“Make a better profit on items you can control”
(This article first appeared in the April 2008 edition of Single Store Operator. Click here for the PDF version as it first appeared in the magazine.)
A new year is upon us and many within the c-store industry will be expecting better financial results in 2008 compared to the reduced fuel margins, high credit-card fees, and record-breaking gas prices that negatively impacted the industry over the last two years.
However, 2008 has opened ominously, with oil futures rising to $110 a barrel during the last month, marking the first time prices have reached that milestone. Soaring oil prices could further impact the c-store industry in the form of reduced fuel margins, and is also an indicator that things may get worse before the economy makes the eventual upward shift we’re all anticipating.
While this certainly does not paint a rosy profit outlook for the c-store industry, there are options available to help fight rising fees and increase the overall profit margin of your stores. For c-store owners and operators, it’s time to start looking inside the store to raise profits. While low gasoline prices ultimately drive traffic to your store, it’s in the sale of in-store items where the profits hide. I have conducted my own unofficial survey and determined that nearly 90 percent of the items sold inside c-stores are not pre-priced, meaning you as the owner or operator have control over setting your own prices.
Most consumers will shop around to purchase fuel at the lowest-priced marketer in town, sometimes driving several miles just to save a penny per gallon. For those consumers, that’s only about a 20-to-30-cent savings per fill-up. What’s interesting is that those same consumers don’t shop around to find the lowest priced soda, snack, coffee or other in-store sale items, which could easily be marked up to cover the diminishing margin at the pumps. Gas prices might be the curb appeal that gets consumers to your stores, but the price of items inside will ultimately make up for the loss you’ll experience due to high oil prices and credit-card fees.
So where do you start when considering making those changes to your in-store items? It’s important to be accurately priced for your market. Therefore, I always advise my clients to know their competition as well as they know themselves. Consider the fact that you already survey your competition when it comes to fuel prices. Why not do a price comparison of frequently purchased items like sodas and snacks?
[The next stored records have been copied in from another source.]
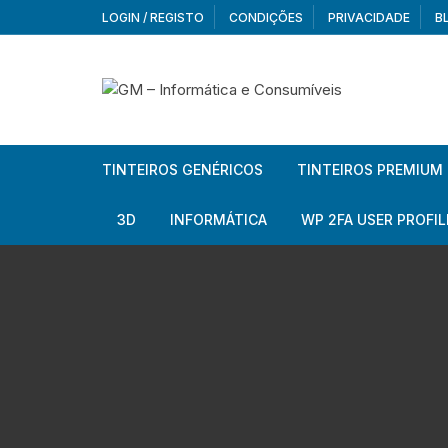
Skip
LOGIN / REGISTO
CONDIÇÕES
PRIVACIDADE
B
to
content
TINTEIROS GENÉRICOS
TINTEIROS PREMIUM
Brother
Brother
3D
INFORMÁTICA
WP 2FA USER PROFIL
Brother – Pack
Epson
Filamentos
Periféricos
Aur
Canon
HP
Armazenamento externo
Co
Ca
Canon – Pack
Lexmark
Redes e Conetividade
We
Me
Ad
Epson
Rat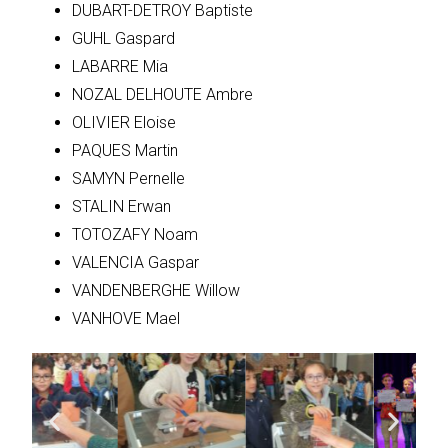
DUBART-DETROY Baptiste
GUHL Gaspard
LABARRE Mia
NOZAL DELHOUTE Ambre
OLIVIER Eloise
PAQUES Martin
SAMYN Pernelle
STALIN Erwan
TOTOZAFY Noam
VALENCIA Gaspar
VANDENBERGHE Willow
VANHOVE Mael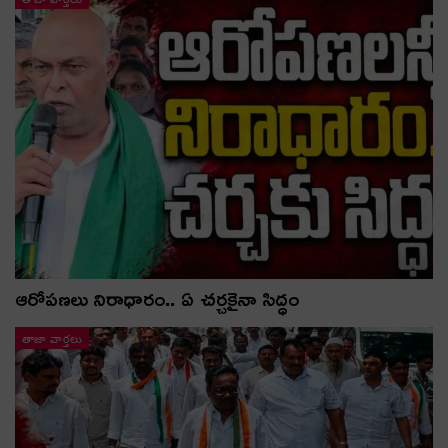
ఆరోపణలు నిరాధారం.. ఏ చర్చకైనా సిద్ధం
తాజా వార్తలు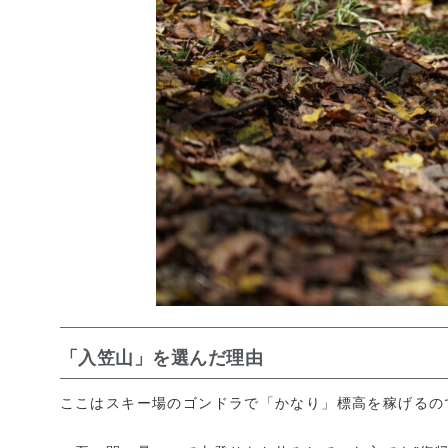
「入笠山」を選んだ理由
ここはスキー場のゴンドラで「かなり」標高を稼げるの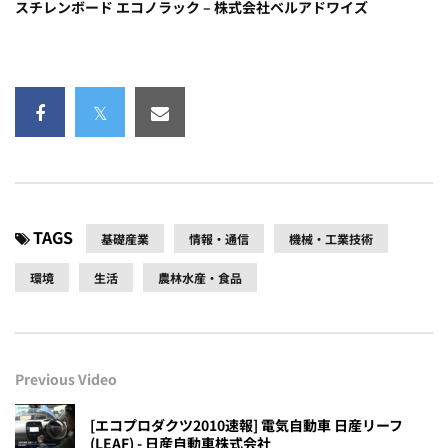
スチレンボード エコノラック – 株式会社ベルアドワイズ
TAGS
基礎産業
情報・通信
機械・工業技術
環境
生活
農林水産・食品
Previous Video
[エコプロダクツ2010速報] 電気自動車 日産リーフ
(LEAF) - 日産自動車株式会社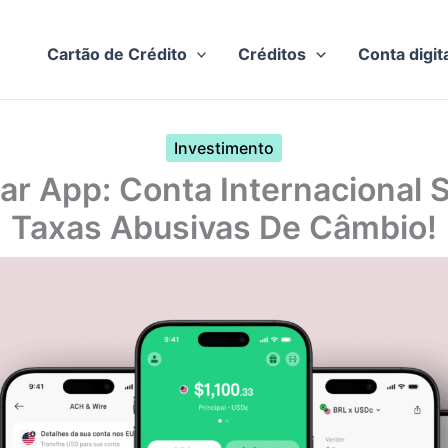
Cartão de Crédito
Créditos
Conta digit
Investimento
ar App: Conta Internacional
Taxas Abusivas De Câmbio!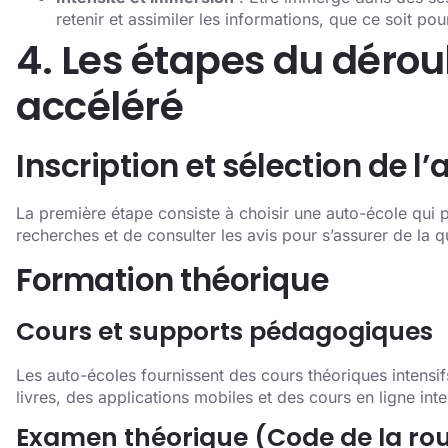
retenir et assimiler les informations, que ce soit po
4. Les étapes du déro
accéléré
Inscription et sélection de l
La première étape consiste à choisir une auto-école qui
recherches et de consulter les avis pour s’assurer de la q
Formation théorique
Cours et supports pédagogiques
Les auto-écoles fournissent des cours théoriques intens
livres, des applications mobiles et des cours en ligne inte
Examen théorique (Code de la ro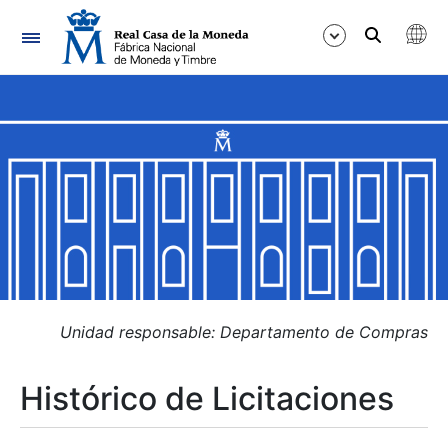
Navegación
Mostrar/Ocultar
Mostrar/Ocultar
Mostrar/Ocultar
Mostrar/Ocultar
Mostrar/Ocultar
Unidad responsable: Departamento de Compras
Histórico de Licitaciones
Mostrar/Ocultar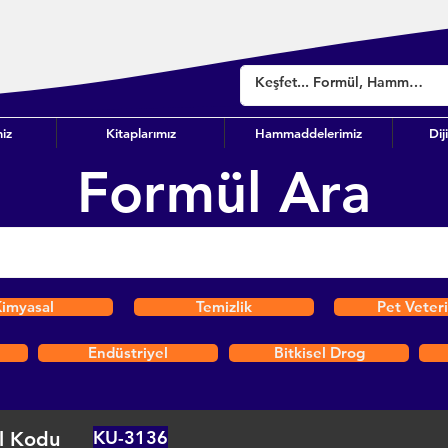
iz
Kitaplarımız
Hammaddelerimiz
Dij
Formül Ara
imyasal
Temizlik
Pet Veter
Endüstriyel
Bitkisel Drog
KU-3136
l Kodu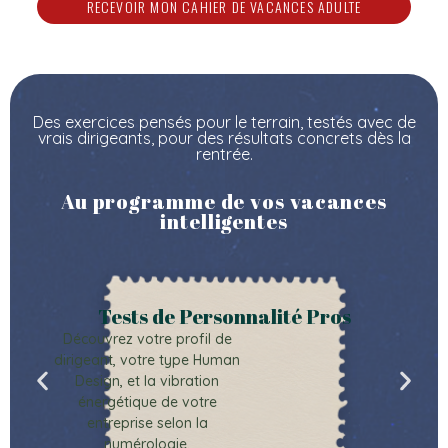
RECEVOIR MON CAHIER DE VACANCES ADULTE
Des exercices pensés pour le terrain, testés avec de
vrais dirigeants, pour des résultats concrets dès la
rentrée.
Au programme de vos vacances
intelligentes
Tests de Personnalité Pros
Découvrez votre profil de
dirigeant, votre type Human
Design, et la vibration
énergétique de votre
entreprise selon la
numérologie.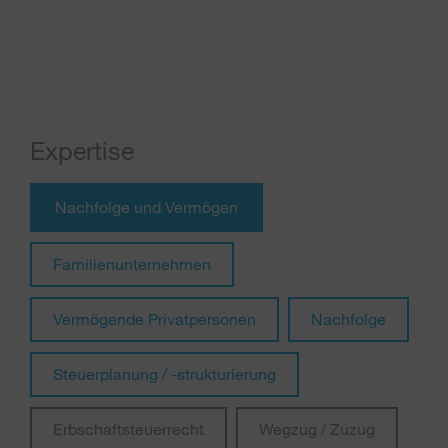
Expertise
Nachfolge und Vermögen
Familienunternehmen
Vermögende Privatpersonen
Nachfolge
Steuerplanung / -strukturierung
Erbschaftsteuerrecht
Wegzug / Zuzug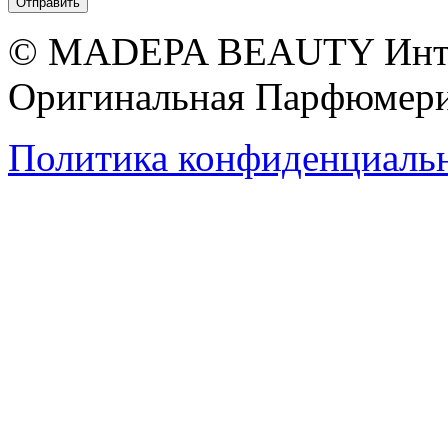
© MADEPA BEAUTY Инте
Оригинальная Парфюмери
Политика конфиденциаль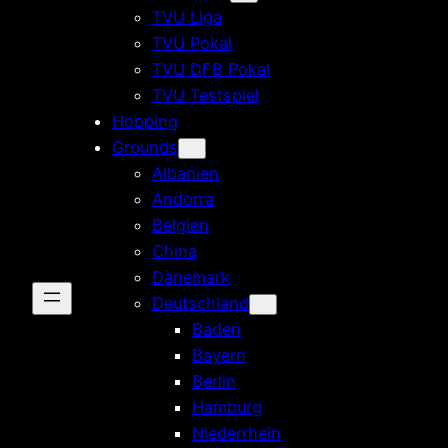
TVU Liga
TVU Pokal
TVU DFB Pokal
TVU Testspiel
Hopping
Grounds
Albanien
Andorra
Belgien
China
Dänemark
Deutschland
Baden
Bayern
Berlin
Hamburg
Niederrhein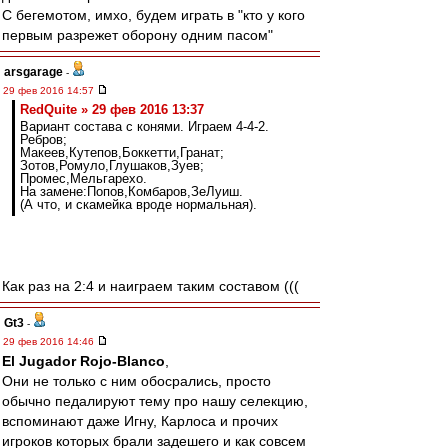
С бегемотом, имхо, будем играть в "кто у кого
первым разрежет оборону одним пасом"
arsgarage
-
29 фев 2016 14:57
RedQuite » 29 фев 2016 13:37
Вариант состава с конями. Играем 4-4-2.
Ребров;
Макеев,Кутепов,Боккетти,Гранат;
Зотов,Ромуло,Глушаков,Зуев;
Промес,Мельгарехо.
На замене:Попов,Комбаров,ЗеЛуиш.
(А что, и скамейка вроде нормальная).
Как раз на 2:4 и наиграем таким составом (((
Gt3
-
29 фев 2016 14:46
El Jugador Rojo-Blanco
,
Они не только с ним обосрались, просто
обычно педалируют тему про нашу селекцию,
вспоминают даже Игну, Карлоса и прочих
игроков которых брали задешего и как совсем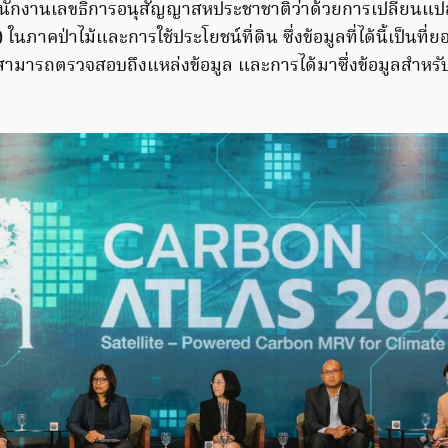
นักงานเลขธิการอนุสัญญาสหประชาชาติว่าด้วยการเปลี่ยนแป
ภาคป่าไม้และการใช้ประโยชน์ที่ดิน ซึ่งข้อมูลที่ได้นี้เป็นที่
 สามารถตรวจสอบถึงแหล่งข้อมูล และการได้มาซึ่งข้อมูลสำหร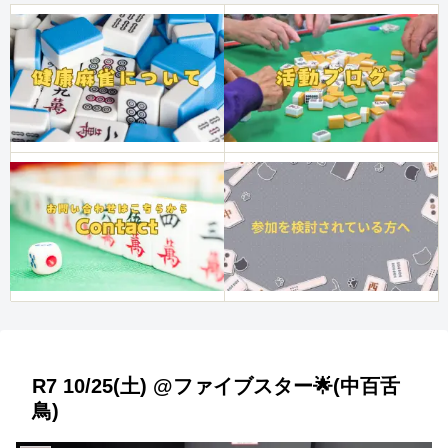
R7 10/25(土) @ファイブスター🌟(中百舌
鳥)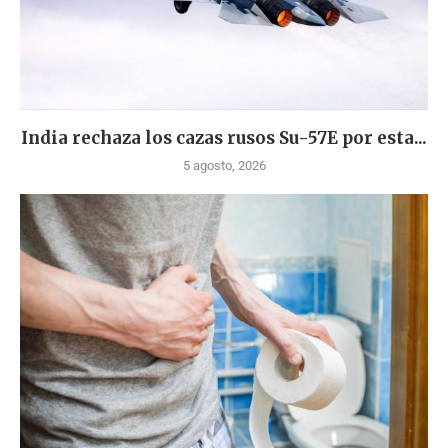
India rechaza los cazas rusos Su-57E por esta...
5 agosto, 2026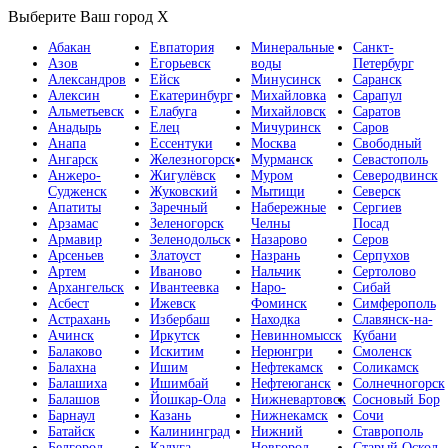
Выберите Ваш город
X
Абакан
Евпатория
Минеральные
Санкт-
Азов
Егорьевск
воды
Петербург
Александров
Ейск
Минусинск
Саранск
Алексин
Екатеринбург
Михайловка
Сарапул
Альметьевск
Елабуга
Михайловск
Саратов
Анадырь
Елец
Мичуринск
Саров
Анапа
Ессентуки
Москва
Свободный
Ангарск
Железногорск
Мурманск
Севастополь
Анжеро-
Жигулёвск
Муром
Северодвинск
Судженск
Жуковский
Мытищи
Северск
Апатиты
Заречный
Набережные
Сергиев
Арзамас
Зеленогорск
Челны
Посад
Армавир
Зеленодольск
Назарово
Серов
Арсеньев
Златоуст
Назрань
Серпухов
Артем
Иваново
Нальчик
Сертолово
Архангельск
Ивантеевка
Наро-
Сибай
Асбест
Ижевск
Фоминск
Симферополь
Астрахань
Избербаш
Находка
Славянск-на-
Ачинск
Иркутск
Невинномысск
Кубани
Балаково
Искитим
Нерюнгри
Смоленск
Балахна
Ишим
Нефтекамск
Соликамск
Балашиха
Ишимбай
Нефтеюганск
Солнечногорск
Балашов
Йошкар-Ола
Нижневартовск
Сосновый Бор
Барнаул
Казань
Нижнекамск
Сочи
Батайск
Калининград
Нижний
Ставрополь
Белгород
Калуга
Новгород
Старый Оскол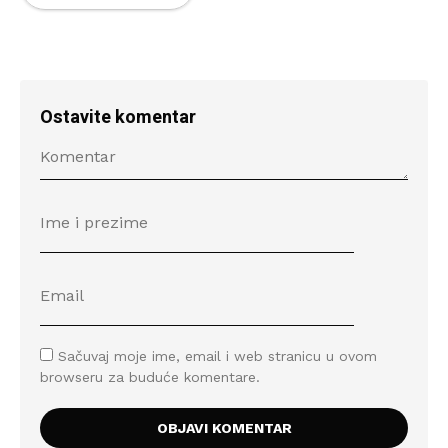
Ostavite komentar
Sačuvaj moje ime, email i web stranicu u ovom
browseru za buduće komentare.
By performing a market basket survey, you might realize that you can raise candy prices by 15 cents and still beat your competitor. Conversely, you might find that your competitor has raised prices by 25 cents on soda and the consumer has not flinched.
Let’s not forget that your stores are called convenience stores for a reason. You’re not supposed to be the cheapest guy in town. However, consumers can’t beat your location, easy in-and-out access, and product selection. If people were searching for the best price on those items, they would be going to Wal-Mart or some other big-box retailer.
Once you’ve done your survey and have an idea about pricing, the next step is to market, or advertise, your in store items in order to bring people from the pump to the register. Simple signage on the front door, at the pump, and on the curb will remind consumers to stop inside the store for the $2 hot dog lunch specials.
In addition to adjusting prices, there are other options available to you that could boost that profit margin. You should also consider promoting a co-branded credit card or the use of debit cards, both of which carry much lower transaction fees than typical credit cards. In addition, monitor your stores and employees to be sure authorization is received for every transaction that occurs in-store and at the pump.
As an owner or operator, don’t get so caught up in the gas game outside the box that you forget there’s money to be made inside the box. Make the most of what you can control, inside the store, and beat the credit-card crunch.